The Global War On Nature  

What now? Is he going to pray to God to come and part the waters? Declare a Global War On Nature and pre-emptively attack the Atlantic winds in order to end all natural disasters in our lifetime? Why not? It makes as much sense as the End of Evil his advisers talked about for some four years.

And so finally, the scales are starting to fall. Unfortunately many of us were right: it took the tragic deaths of thousands of Americans before the country would start to get it. Little did we know, however, that those deaths would come not in war, or from terrorism, but from an utterly pointless, utterly avoidable, utterly inexcusable neglect of his oath in the aftermath of a predicted and well-tracked natural disaster.

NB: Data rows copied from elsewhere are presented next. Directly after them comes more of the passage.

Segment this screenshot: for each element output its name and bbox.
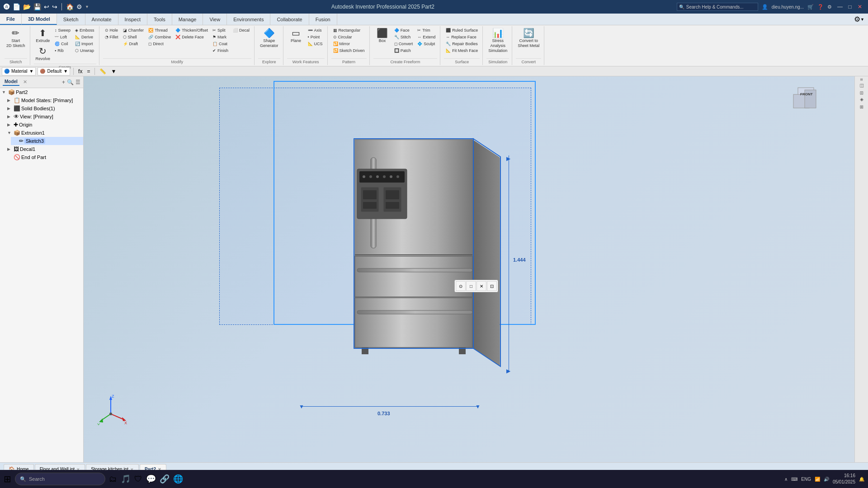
new-icon[interactable]: 📄 xyxy=(13,3,20,10)
undo-icon[interactable]: ↩ xyxy=(44,3,49,10)
sidebar-add-icon[interactable]: + xyxy=(62,79,65,85)
rp-icon-3[interactable]: ⊟ xyxy=(859,91,864,95)
tab-inspect[interactable]: Inspect xyxy=(118,14,147,25)
tab-annotate[interactable]: Annotate xyxy=(85,14,118,25)
sidebar-menu-icon[interactable]: ☰ xyxy=(75,79,80,85)
tab-sketch[interactable]: Sketch xyxy=(57,14,85,25)
mini-btn-4[interactable]: ⊡ xyxy=(487,281,497,291)
convert-sheet-metal-button[interactable]: 🔄 Convert toSheet Metal xyxy=(516,27,541,50)
tab-tools[interactable]: Tools xyxy=(147,14,172,25)
viewport[interactable]: FRONT xyxy=(84,76,854,462)
close-button[interactable]: ✕ xyxy=(855,2,864,11)
tree-item-model-states[interactable]: ▶ 📋 Model States: [Primary] xyxy=(5,96,83,104)
patch-button[interactable]: 🔲 Patch xyxy=(392,47,415,54)
toolbar-dropdown[interactable]: ▼ xyxy=(85,5,89,9)
tree-item-sketch3[interactable]: ✏ Sketch3 xyxy=(11,137,83,145)
redo-icon[interactable]: ↪ xyxy=(52,3,57,10)
options-dropdown[interactable]: ▼ xyxy=(109,68,118,75)
taskbar-music-icon[interactable]: 🎵 xyxy=(121,474,131,484)
maximize-button[interactable]: □ xyxy=(845,2,854,11)
box-button[interactable]: ⬛ Box xyxy=(373,27,392,45)
taskbar-teams-icon[interactable]: 💬 xyxy=(146,474,156,484)
help-icon[interactable]: ❓ xyxy=(817,4,824,10)
home-icon[interactable]: 🏠 xyxy=(66,3,74,10)
finish-button[interactable]: ✔ Finish xyxy=(211,47,230,54)
notifications-icon[interactable]: 🔔 xyxy=(859,477,864,482)
ruled-surface-button[interactable]: ⬛ Ruled Surface xyxy=(444,27,480,33)
open-icon[interactable]: 📂 xyxy=(23,3,31,10)
taskbar-link-icon[interactable]: 🔗 xyxy=(160,474,170,484)
replace-face-button[interactable]: ↔ Replace Face xyxy=(444,34,480,40)
tree-item-origin[interactable]: ▶ ✚ Origin xyxy=(5,121,83,129)
point-button[interactable]: • Point xyxy=(306,34,325,40)
taskbar-chevron-icon[interactable]: ∧ xyxy=(784,477,788,482)
volume-icon[interactable]: 🔊 xyxy=(824,477,829,482)
cart-icon[interactable]: 🛒 xyxy=(807,4,814,10)
chamfer-button[interactable]: ◪ Chamfer xyxy=(121,27,146,33)
decal-button[interactable]: ⬜ Decal xyxy=(231,27,251,33)
tab-view[interactable]: View xyxy=(203,14,227,25)
mark-button[interactable]: ⚑ Mark xyxy=(211,34,230,40)
emboss-button[interactable]: ◈ Emboss xyxy=(73,27,96,33)
extrude-button[interactable]: ⬆ Extrude xyxy=(34,27,52,45)
sidebar-search-icon[interactable]: 🔍 xyxy=(67,79,74,85)
sidebar-close-icon[interactable]: ✕ xyxy=(23,79,27,85)
app-icon[interactable]: 🅐 xyxy=(4,3,10,10)
stitch-button[interactable]: 🔧 Stitch xyxy=(392,34,415,40)
appearance-dropdown[interactable]: 🟤 Default ▼ xyxy=(38,67,70,75)
sculpt-button[interactable]: 💠 Sculpt xyxy=(415,41,437,47)
thicken-button[interactable]: 🔷 Thicken/Offset xyxy=(174,27,210,33)
repair-bodies-button[interactable]: 🔧 Repair Bodies xyxy=(444,41,480,47)
tree-item-end-of-part[interactable]: 🚫 End of Part xyxy=(5,153,83,161)
rp-icon-2[interactable]: ◫ xyxy=(859,84,864,89)
fx-button[interactable]: fx xyxy=(77,68,84,75)
taskbar-keyboard-icon[interactable]: ⌨ xyxy=(791,477,797,482)
sketch-driven-button[interactable]: 🔂 Sketch Driven xyxy=(331,47,367,54)
import-button[interactable]: 🔃 Import xyxy=(73,41,96,47)
minimize-button[interactable]: — xyxy=(835,2,844,11)
view-cube[interactable]: FRONT xyxy=(791,85,818,113)
mini-btn-2[interactable]: □ xyxy=(466,281,476,291)
tree-item-extrusion1[interactable]: ▼ 📦 Extrusion1 xyxy=(5,129,83,137)
tab-file[interactable]: File xyxy=(0,14,22,25)
mirror-button[interactable]: 🔁 Mirror xyxy=(331,41,367,47)
taskbar-chrome-icon[interactable]: 🌐 xyxy=(173,474,183,484)
loft-button[interactable]: 〰 Loft xyxy=(53,34,72,40)
shell-button[interactable]: ⬡ Shell xyxy=(121,34,146,40)
derive-button[interactable]: 📐 Derive xyxy=(73,34,96,40)
ucs-button[interactable]: 📐 UCS xyxy=(306,41,325,47)
axis-button[interactable]: ➖ Axis xyxy=(306,27,325,33)
settings-icon2[interactable]: ⚙ xyxy=(827,4,832,10)
mini-toolbar[interactable]: ⊙ □ ✕ ⊡ xyxy=(454,280,498,292)
extend-button[interactable]: ↔ Extend xyxy=(415,34,437,40)
revolve-button[interactable]: ↻ Revolve xyxy=(34,45,52,63)
stress-analysis-button[interactable]: 📊 StressAnalysisSimulation xyxy=(486,27,509,54)
rib-button[interactable]: ▪ Rib xyxy=(53,47,72,54)
tab-collaborate[interactable]: Collaborate xyxy=(270,14,309,25)
coat-button[interactable]: 📋 Coat xyxy=(211,41,230,47)
search-box[interactable]: 🔍 Search Help & Commands... xyxy=(677,3,758,11)
taskbar-file-explorer-icon[interactable]: 🗂 xyxy=(109,474,117,484)
thread-button[interactable]: 🔀 Thread xyxy=(146,27,173,33)
fit-mesh-face-button[interactable]: 📐 Fit Mesh Face xyxy=(444,47,480,54)
convert-button[interactable]: ◻ Convert xyxy=(392,41,415,47)
mini-btn-1[interactable]: ⊙ xyxy=(456,281,466,291)
circular-button[interactable]: ⊙ Circular xyxy=(331,34,367,40)
trim-button[interactable]: ✂ Trim xyxy=(415,27,437,33)
fillet-button[interactable]: ◔ Fillet xyxy=(103,34,120,40)
tab-fusion[interactable]: Fusion xyxy=(309,14,337,25)
measure-icon[interactable]: 📏 xyxy=(98,68,108,75)
tree-item-decal1[interactable]: ▶ 🖼 Decal1 xyxy=(5,145,83,153)
rp-icon-5[interactable]: ⊞ xyxy=(859,105,864,109)
wifi-icon[interactable]: 📶 xyxy=(815,477,820,482)
sidebar-tab-model[interactable]: Model xyxy=(3,78,19,86)
taskbar-search[interactable]: 🔍 Search xyxy=(15,473,105,485)
ribbon-settings-icon[interactable]: ⚙ xyxy=(854,15,860,23)
tab-3dmodel[interactable]: 3D Model xyxy=(22,14,57,25)
direct-button[interactable]: ◻ Direct xyxy=(146,41,173,47)
rp-icon-4[interactable]: ◈ xyxy=(859,98,864,103)
mini-btn-3[interactable]: ✕ xyxy=(476,281,486,291)
plane-button[interactable]: ▭ Plane xyxy=(287,27,305,45)
material-dropdown[interactable]: 🔵 Material ▼ xyxy=(2,67,36,75)
tab-environments[interactable]: Environments xyxy=(227,14,270,25)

But there he now stands in the harsh light of the Louisiana afternoon, smirking and joking his way through his photo-ops tour, his treasured vacation tragically cut short. But this time, no one except his paid acolytes have a kind word left for him.

Some of the reporters seem shell-shocked, not only by the horrors they witnessed but by the sheer awful failure of the Bush government to meet this huge, yet manageable, crisis before it descended into hell. As he swaggers and blinks and mugs for the cameras in the hot sun, hardly anyone's buying his cheap act for a second. And to many, who are seeing him as he really is for the first time, the sight of the real George W. Bush is as horrible and as grotesque as the rotting corpse of a poor lady in a wheelchair abandoned in a ruined city once known for its proud, joyful zest for living, its music, and its charm. The newly awakened shake their heads and wonder aloud:

The safety of my children and my country depend on this man?

Welcome to reality in the late summer of 2005.